The WTO opened an investigation on Monday into whether the US is violating international commerce rules that limit subsidies to US farmers, three days after the US Senate approved a new US$286 billion farm bill.
The WTO set up a panel to rule in the dispute after Brazil and Canada demanded the investigation.
"We must ensure that WTO members are meeting their WTO obligations," Canada told the WTO dispute body.
Frustrated by US resistance to cutting back on subsidies, the two countries asked the WTO to condemn Washington for exceeding permitted levels of trade-distorting handouts to US producers of crops such as corn, cotton, rice, soybean and wheat.
The panel created on Monday is expected to issue a first ruling sometime next year.

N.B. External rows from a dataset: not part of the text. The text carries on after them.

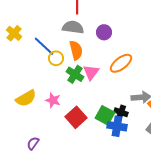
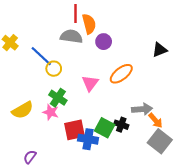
orange semicircle: (76, 50) -> (89, 24), moved
green cross: (75, 74) -> (58, 98), moved
red square: (76, 117) -> (74, 130), turned 30
blue cross: (117, 126) -> (88, 139), moved

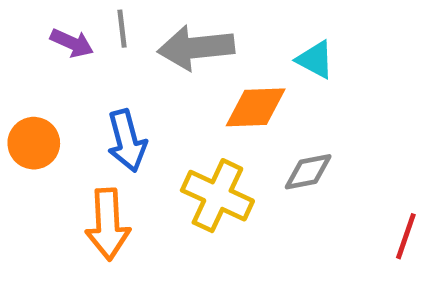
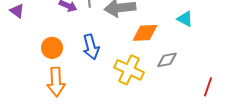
cyan triangle: (315, 60) -> (185, 19), moved
orange arrow: (108, 224) -> (56, 82), moved

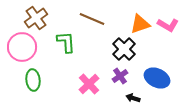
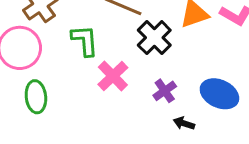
black cross: (124, 49) -> (154, 38), moved
pink cross: (89, 84) -> (113, 76), moved

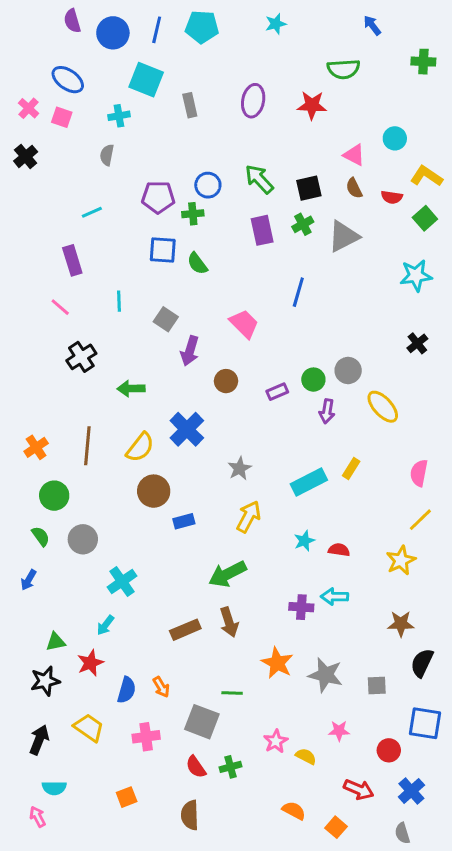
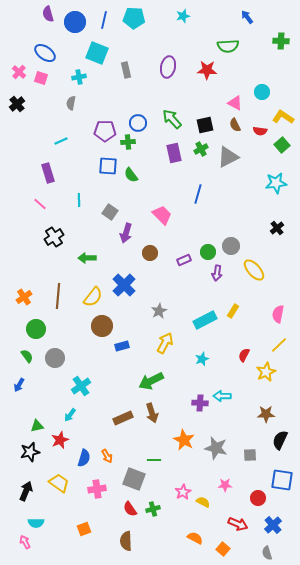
red semicircle: (339, 550) -> (244, 355), moved, turned -72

The dispute system often takes years before reaching a final decision, but can force countries to change their legislation or face billions of dollars in retaliatory sanctions.

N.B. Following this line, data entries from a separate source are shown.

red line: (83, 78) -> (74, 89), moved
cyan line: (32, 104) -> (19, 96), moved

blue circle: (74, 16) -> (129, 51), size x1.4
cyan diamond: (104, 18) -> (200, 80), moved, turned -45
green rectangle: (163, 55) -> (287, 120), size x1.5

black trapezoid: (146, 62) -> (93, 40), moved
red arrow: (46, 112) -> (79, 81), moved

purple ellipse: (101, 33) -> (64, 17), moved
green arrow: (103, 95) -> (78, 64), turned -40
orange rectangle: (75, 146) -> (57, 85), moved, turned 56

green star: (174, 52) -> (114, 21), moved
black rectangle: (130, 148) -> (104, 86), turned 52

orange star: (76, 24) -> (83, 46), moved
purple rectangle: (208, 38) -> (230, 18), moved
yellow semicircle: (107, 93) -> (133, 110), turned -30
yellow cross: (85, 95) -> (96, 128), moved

US trade official Juan Millan said Washington's payments have always been below the limits.
"The United States has designed its farm programs to ensure compliance with the existing negotiated limits on domestic support," he said. "We believe that a panel will agree."

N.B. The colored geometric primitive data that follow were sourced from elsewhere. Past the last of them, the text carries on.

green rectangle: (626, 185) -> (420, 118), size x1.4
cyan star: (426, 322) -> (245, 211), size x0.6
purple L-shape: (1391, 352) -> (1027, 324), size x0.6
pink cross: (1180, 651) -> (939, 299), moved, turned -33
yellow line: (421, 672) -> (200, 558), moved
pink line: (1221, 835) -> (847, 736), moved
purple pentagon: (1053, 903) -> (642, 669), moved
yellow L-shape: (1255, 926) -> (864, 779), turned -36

Millan criticized Brazil and Canada for including payments that "have ceased to exist -- in some cases more than five years ago."
The two countries brought their cases to the WTO after failing repeatedly to secure US subsidy cuts as part of the WTO's Doha round of trade talks, which aims to add billions of dollars to the global economy, but has repeatedly stalled since its inception in Qatar's capital in 2001.
The Latin American country has already won a series of WTO rulings over US cotton programs. A compliance panel found in October that the US has failed to scrap a number of illegal payments -- a decision that could open the door to higher Brazilian taxes and other penalties on US exports.